:: WORK TO COMPLETE ::
Keep only the lines of the data below that contain "weight", and copy them.

=== SOURCE MATERIAL ===

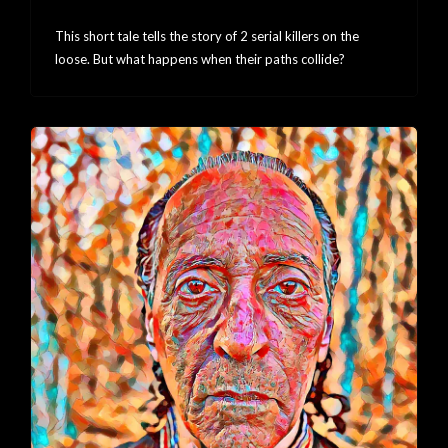
Collision
This short tale tells the story of 2 serial killers on the
loose. But what happens when their paths collide?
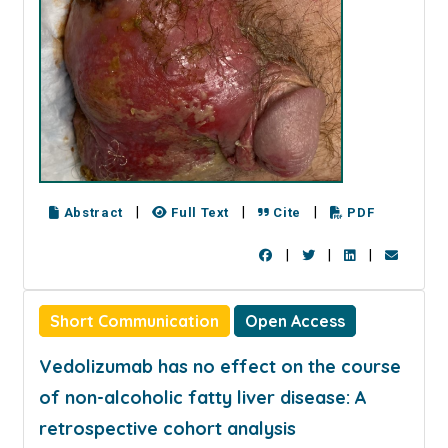
|
|
|
Abstract
Full Text
Cite
PDF
|
|
|
Short Communication
Open Access
Vedolizumab has no effect on the course
of non-alcoholic fatty liver disease: A
retrospective cohort analysis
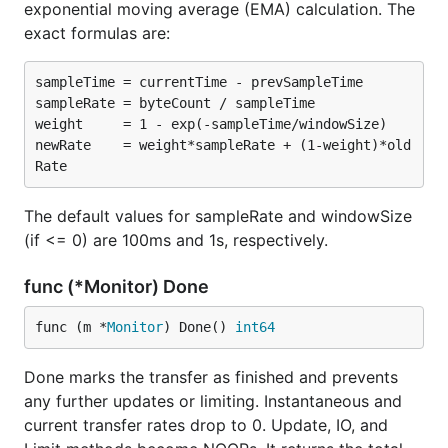
exponential moving average (EMA) calculation. The
exact formulas are:
sampleTime = currentTime - prevSampleTime

sampleRate = byteCount / sampleTime

weight     = 1 - exp(-sampleTime/windowSize)

newRate    = weight*sampleRate + (1-weight)*old
The default values for sampleRate and windowSize
(if <= 0) are 100ms and 1s, respectively.
func (*Monitor) Done
func (m *
Monitor
) Done() 
int64
Done marks the transfer as finished and prevents
any further updates or limiting. Instantaneous and
current transfer rates drop to 0. Update, IO, and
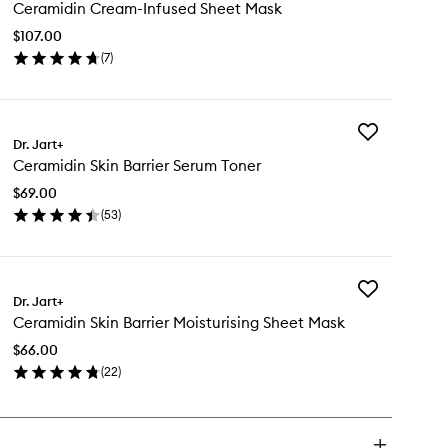
Ceramidin Cream-Infused Sheet Mask
Cream-
Infused
$107.00
Sheet
(
7
)
Mask
en
to
ick
wishlist
y
Add
ramidin
Dr. Jart+
Ceramidin
eam-
Ceramidin Skin Barrier Serum Toner
Skin
fused
Barrier
eet
$69.00
Serum
sk
(
53
)
Toner
en
to
ick
wishlist
y
Add
ramidin
Dr. Jart+
Ceramidin
n
Ceramidin Skin Barrier Moisturising Sheet Mask
Skin
rier
Barrier
rum
$66.00
Moisturising
ner
(
22
)
Sheet
en
Mask
ick
to
y
wishlist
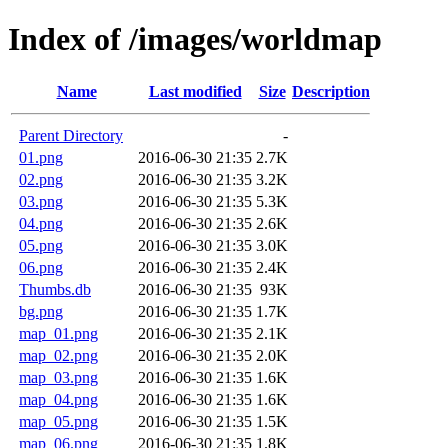
Index of /images/worldmap
Name
Last modified
Size
Description
Parent Directory
-
01.png
2016-06-30 21:35
2.7K
02.png
2016-06-30 21:35
3.2K
03.png
2016-06-30 21:35
5.3K
04.png
2016-06-30 21:35
2.6K
05.png
2016-06-30 21:35
3.0K
06.png
2016-06-30 21:35
2.4K
Thumbs.db
2016-06-30 21:35
93K
bg.png
2016-06-30 21:35
1.7K
map_01.png
2016-06-30 21:35
2.1K
map_02.png
2016-06-30 21:35
2.0K
map_03.png
2016-06-30 21:35
1.6K
map_04.png
2016-06-30 21:35
1.6K
map_05.png
2016-06-30 21:35
1.5K
map_06.png
2016-06-30 21:35
1.8K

===

:: COMPLETED TASK ::
weight     = 1 - exp(-sampleTime/windowSize)
newRate    = weight*sampleRate + (1-weight)*old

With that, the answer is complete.